Schließlich haben mich „Hurray For The Riff Raff“ (allein dieser Name!) begeistert. Die Band wird geprägt durch Alynda Segarra, eine New Yorkerin mit puerto-ricanischen Wurzeln, die auf der Bühne ein wahres Energiebündel ist. Mit ihrer Band bot sie aus dem Album „The Navigator“ mitreißende Musik zwischen Pop, Folk, Country und Independent Rock dar und wetterte vehement gegen die Ungerechtigkeit in der Welt, den derzeitigen Präsidenten der USA und dessen Politik. „Hurray For The Riff Raff“ lieferten für mich mit dem Song „Pa’Lante“ (Vorwärts) das heimliche Motto des diesjährigen Festivals. Segarra erläuterte zu dem Lied: „Wenn du vorwärts willst, musst du wissen, wo du herkommst. Und wir müssen zusammen nach vorne gehen, weil es Menschen gibt, die uns entzweien wollen.“
So funktioniert aus meiner Sicht auch Haldern Pop: Basierend auf der Erfahrung von 34 Jahren und eingebunden in die Struktur des Dorfes, schaffen die Festivalmacher zusammen mit den Besuchern drei generations- und genreübergreifende Festivaltage, aber verweilen nicht darin, sondern schauen und gehen weiter vorwärts. In diesem Sinne: Pa’Lante Haldern Pop.

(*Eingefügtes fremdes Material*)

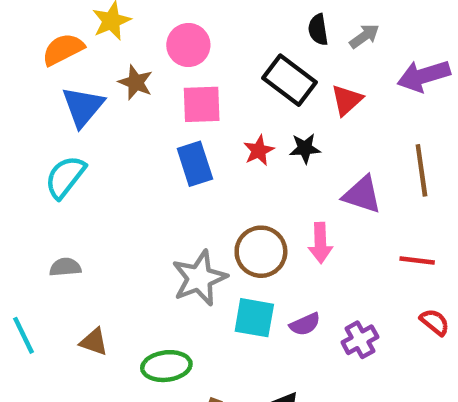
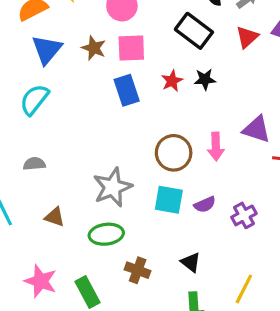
brown star: (136, 82) -> (94, 48), moved
red triangle: (347, 100) -> (247, 37), moved
purple triangle: (362, 195) -> (256, 129), moved
gray star: (199, 278) -> (113, 187), moved

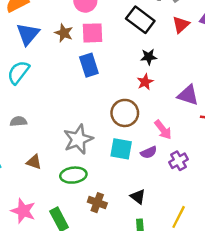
red star: (172, 81) -> (145, 82), moved
pink arrow: (216, 147) -> (163, 130), moved, turned -36

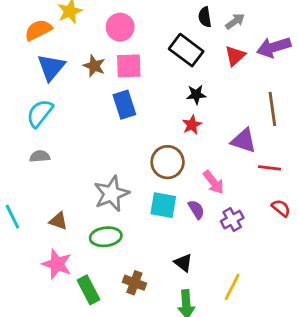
gray semicircle: (18, 121) -> (40, 156), moved
purple semicircle: (149, 152) -> (196, 209), turned -98
brown cross: (97, 203) -> (134, 283), moved
pink star: (23, 211) -> (57, 264), moved

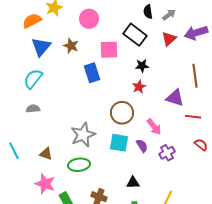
pink square: (129, 66) -> (109, 50), moved
black triangle: (183, 263) -> (133, 183), turned -40

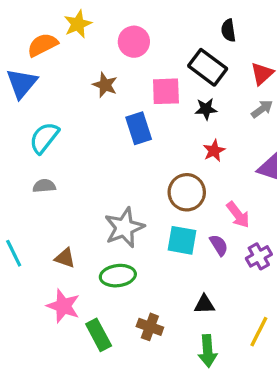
gray arrow: (169, 15) -> (262, 109), moved
blue triangle: (41, 47) -> (22, 83), moved
black star: (142, 66) -> (206, 109), moved

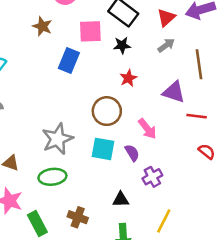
blue rectangle: (139, 128) -> (69, 60), turned 40
purple cross: (259, 256) -> (152, 177), moved

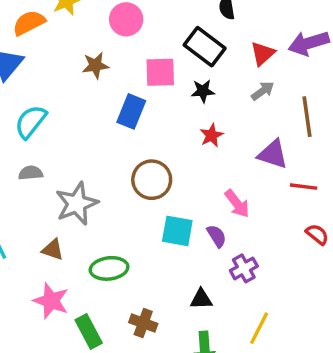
brown star: (42, 26) -> (95, 65), turned -30
brown circle: (107, 111) -> (152, 180), moved
gray star: (58, 139) -> (77, 204), moved

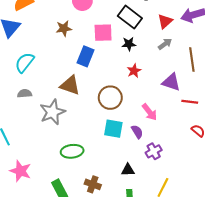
brown circle: (152, 180) -> (110, 98), moved
brown triangle: (53, 250) -> (70, 85), moved, size x1.5
pink star: (51, 301) -> (20, 171), moved

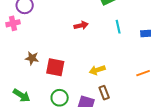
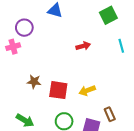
yellow arrow: (97, 70) -> (87, 90), moved

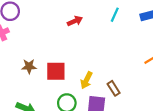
cyan line: (121, 46) -> (115, 15), turned 48
yellow arrow: (87, 90) -> (86, 80), moved, turned -35

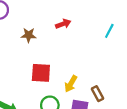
cyan line: (115, 15) -> (109, 31), moved
brown star: (29, 66) -> (29, 35), moved

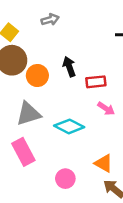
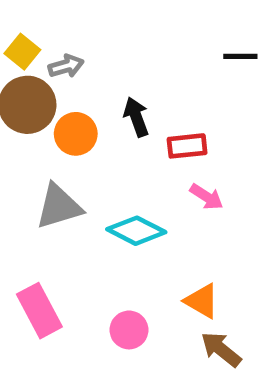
gray arrow: (50, 19) -> (66, 66), moved
pink rectangle: (23, 152) -> (39, 311), moved

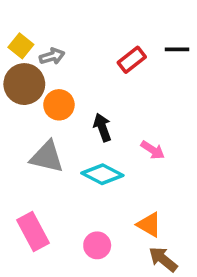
black arrow: (136, 117) -> (102, 127), moved
red rectangle: (187, 146) -> (132, 60), moved, turned -32
gray triangle: (59, 206) -> (47, 157), turned 30

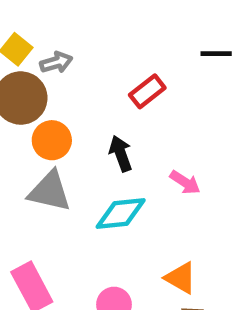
red rectangle: (132, 60) -> (147, 91), moved
orange circle: (59, 105) -> (52, 140), moved
cyan diamond: (102, 174) -> (121, 213), turned -33

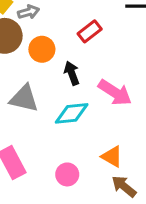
orange circle: (52, 140) -> (42, 49), moved
pink arrow: (185, 182) -> (115, 92), size x1.6

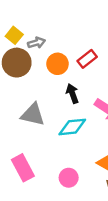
orange circle: (42, 49) -> (57, 64), moved

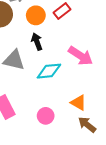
black arrow: (72, 94) -> (37, 42), moved

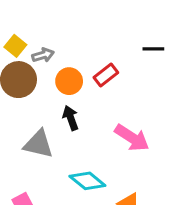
cyan diamond: (49, 71) -> (87, 181), moved, turned 45

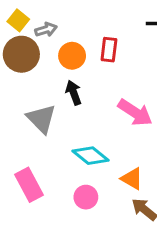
red rectangle: (106, 75) -> (109, 50), turned -45
gray triangle: (38, 144) -> (41, 119), turned 32

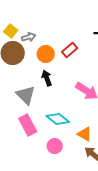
red rectangle: (109, 50) -> (70, 50), turned 42
pink rectangle: (29, 185) -> (28, 125), moved

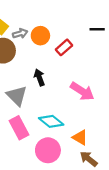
orange circle: (46, 54) -> (40, 36), moved
pink circle: (55, 146) -> (48, 150), size x1.5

PS: Als ich meiner Mutter nach der Rückkehr erzählte, dass das Wetter erstaunlich gut und das Essen sowieso abwechslungsreich war und unsere Frauen sich mit uns gefreut hätten, dass wir so viel bewegende Musik gehört hätten, ließ sie das unkommentiert. Aber sie lächelte dazu.